A P2P overlay network can be viewed as an undirected graph, where the vertices correspond to nodes in the network, and the edges correspond to open connections maintained between the nodes. Two nodes maintaining an open connection between themselves are known as neighbors. Messages may be transferred in either direction along the edges. For a message to travel from node A to node B, it must travel along a path in the graph. The length of this traveled path is known as the number of hops taken by the message. Similarly, two nodes are said to be n hops apart if the shortest path between them has length n.
When a user submits a query, her node becomes the source of the query. A source node S may send the query message to any number of its neighbors. The routing policy in use determines to how many neighbors, and to which neighbors, the query is sent. When a node receives a Query message, it will process the query over its local collection. If any results are found at that node, the node will send a single Response message back to the query source.
When a node receives a Query message, it must also decide whether to
forward the message to other neighbors, or to drop it.
Metrics
To measure the effectiveness of the techniques following metrics are measured
Cost: When a query message is propagated through the network, it passes
through a number of nodes. Each of these nodes spends processing
resources (i.e., cycles) on behalf of the query, whether it be to
forward the query, to process the query, or to forward responses back to the source. Similarly, each node uses bandwidth resources on behalf of the query, as it sends and receives Query and Response messages. The
main cost of queries can therefore be described in terms of bandwidth
and processing cost. As the cost of a given query Q is not incurred at any single node in the network therefore the costs are discussed in aggregate. Hence, the two cost metrics are:
Ø Average Aggregate Bandwidth: the average, over a set of representative queries Qrep, of the aggregate bandwidth consumed (in bytes) over every edge in the network on behalf of each query.
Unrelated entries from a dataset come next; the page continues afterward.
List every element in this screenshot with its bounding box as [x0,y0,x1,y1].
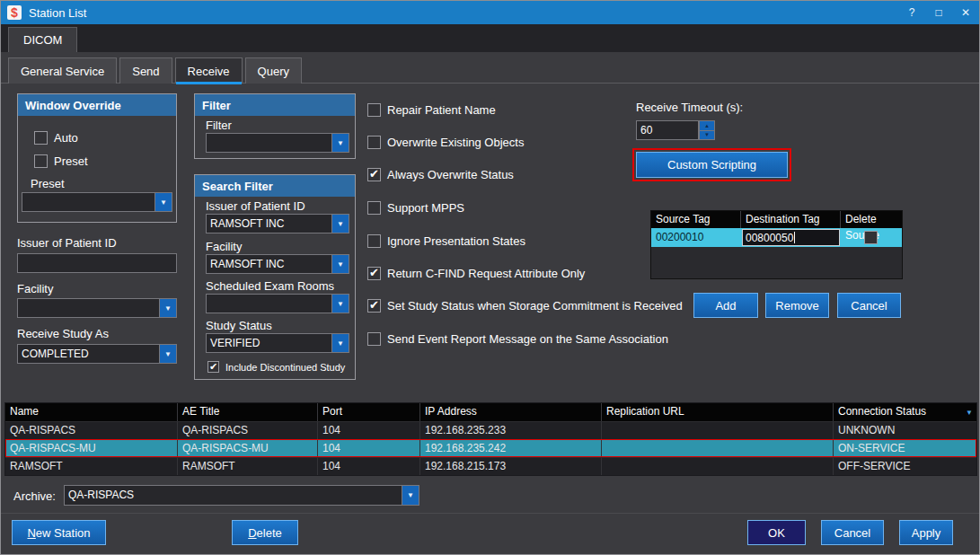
tag-source-cell[interactable]: 00200010 [651,228,741,247]
issuer-input[interactable] [17,253,177,273]
cell-connection-status: OFF-SERVICE [834,458,976,475]
option-checkbox[interactable] [367,201,381,215]
tag-table-row[interactable]: 00200010 00800050 [651,228,902,247]
sf-issuer-label: Issuer of Patient ID [206,199,305,213]
tag-delete-source-cell[interactable] [841,228,901,247]
archive-select[interactable]: QA-RISPACS [64,485,419,506]
cell-ip-address: 192.168.235.242 [420,440,602,457]
tab-general-service[interactable]: General Service [8,57,117,84]
option-ignore-presentation-states[interactable]: Ignore Presentation States [367,233,525,249]
tag-mapping-table: Source Tag Destination Tag Delete Source… [650,210,903,279]
option-label: Overwrite Existing Objects [387,136,524,149]
include-discontinued-label: Include Discontinued Study [225,362,345,373]
tag-cancel-button[interactable]: Cancel [837,293,901,318]
delete-button[interactable]: Delete [232,520,298,545]
tag-destination-edit[interactable]: 00800050 [742,229,840,246]
option-label: Ignore Presentation States [387,234,525,248]
column-picker-icon[interactable] [966,403,973,421]
sf-rooms-dropdown-button[interactable] [331,295,349,313]
tag-destination-cell[interactable]: 00800050 [741,228,841,247]
option-always-overwrite-status[interactable]: Always Overwrite Status [367,167,514,182]
tag-header-source: Source Tag [651,211,741,228]
cell-replication-url [602,422,834,439]
archive-dropdown-button[interactable] [402,486,419,505]
include-discontinued-checkbox[interactable] [207,361,219,373]
facility-dropdown-button[interactable] [159,299,176,317]
receive-timeout-input[interactable]: 60 [636,120,699,140]
sf-facility-dropdown-button[interactable] [331,255,349,273]
delete-accesskey: D [248,526,256,540]
preset-checkbox[interactable] [34,154,48,168]
filter-dropdown-button[interactable] [331,134,349,152]
col-header-name[interactable]: Name [5,403,178,421]
cell-connection-status: UNKNOWN [834,422,976,439]
col-header-connection-status[interactable]: Connection Status [834,403,976,421]
sf-issuer-select[interactable]: RAMSOFT INC [206,214,349,233]
option-repair-patient-name[interactable]: Repair Patient Name [367,102,496,118]
facility-select-value [18,299,159,317]
sf-issuer-dropdown-button[interactable] [331,215,349,233]
help-button[interactable]: ? [898,1,925,24]
ok-button[interactable]: OK [747,520,806,545]
option-return-cfind-request-attribute-only[interactable]: Return C-FIND Request Attribute Only [367,266,585,281]
apply-button[interactable]: Apply [899,520,953,545]
option-set-study-status-storage-commitment[interactable]: Set Study Status when Storage Commitment… [367,298,683,313]
tag-table-header: Source Tag Destination Tag Delete Source [651,211,902,228]
option-checkbox[interactable] [367,299,381,313]
tab-query[interactable]: Query [245,57,302,84]
option-send-event-report-same-association[interactable]: Send Event Report Message on the Same As… [367,331,668,347]
option-checkbox[interactable] [367,234,381,248]
auto-checkbox-row[interactable]: Auto [34,130,78,145]
col-header-port[interactable]: Port [318,403,420,421]
option-checkbox[interactable] [367,267,381,280]
facility-select[interactable] [17,298,177,318]
tag-delete-source-checkbox[interactable] [864,231,878,244]
window-override-group: Window Override Auto Preset Preset [17,93,177,223]
preset-select[interactable] [22,192,172,212]
sf-rooms-select[interactable] [206,294,349,313]
col-header-ip-address[interactable]: IP Address [420,403,602,421]
option-support-mpps[interactable]: Support MPPS [367,200,464,216]
spin-up-button[interactable] [699,120,715,131]
cell-ae-title: QA-RISPACS [178,422,318,439]
tab-dicom[interactable]: DICOM [8,27,77,52]
tab-receive[interactable]: Receive [175,57,243,84]
search-filter-group: Search Filter Issuer of Patient ID RAMSO… [194,174,356,380]
preset-checkbox-row[interactable]: Preset [34,154,88,169]
maximize-button[interactable]: □ [925,1,952,24]
sf-status-dropdown-button[interactable] [331,334,349,352]
new-station-button[interactable]: New Station [12,520,106,545]
tab-send[interactable]: Send [119,57,172,84]
option-checkbox[interactable] [367,136,381,149]
filter-group-header: Filter [195,94,355,116]
station-row-ramsoft[interactable]: RAMSOFT RAMSOFT 104 192.168.215.173 OFF-… [5,457,976,475]
auto-checkbox[interactable] [34,131,48,145]
receive-study-as-select[interactable]: COMPLETED [17,344,177,364]
option-checkbox[interactable] [367,168,381,181]
custom-scripting-button[interactable]: Custom Scripting [636,152,788,178]
include-discontinued-row[interactable]: Include Discontinued Study [207,359,345,374]
option-checkbox[interactable] [367,103,381,117]
preset-dropdown-button[interactable] [155,193,172,211]
close-button[interactable]: ✕ [952,1,979,24]
spin-down-button[interactable] [699,131,715,141]
sf-status-label: Study Status [206,319,272,332]
sf-facility-select[interactable]: RAMSOFT INC [206,254,349,274]
col-header-ae-title[interactable]: AE Title [178,403,318,421]
station-row-qa-rispacs-mu[interactable]: QA-RISPACS-MU QA-RISPACS-MU 104 192.168.… [5,439,976,457]
new-station-accesskey: N [27,526,35,540]
add-button[interactable]: Add [693,293,758,318]
archive-label: Archive: [13,489,56,503]
receive-study-as-dropdown-button[interactable] [159,345,176,363]
option-label: Support MPPS [387,201,464,215]
sf-status-select[interactable]: VERIFIED [206,333,349,353]
col-header-replication-url[interactable]: Replication URL [602,403,834,421]
option-overwrite-existing-objects[interactable]: Overwrite Existing Objects [367,135,524,150]
tag-header-destination: Destination Tag [741,211,841,228]
option-checkbox[interactable] [367,332,381,346]
filter-select[interactable] [206,133,349,153]
station-row-qa-rispacs[interactable]: QA-RISPACS QA-RISPACS 104 192.168.235.23… [5,421,976,439]
station-table: Name AE Title Port IP Address Replicatio… [4,402,977,476]
cancel-button[interactable]: Cancel [821,520,884,545]
remove-button[interactable]: Remove [765,293,829,318]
Ø Average Aggregate Processing Cost: the average, over a set of
representative queries Qrep, of the aggregate processing power
consumed at every node in the network on behalf of each query.
Quality of Results: Quality of results can be measured in a number of ways; The following metrics are used:
Ø Number of results: the size of the total result set.
Ø Satisfaction of the query: Notifying the first Z results only to the user. The idea is that given a sufficiently large Z, the user can find what she is looking for from the first Z results.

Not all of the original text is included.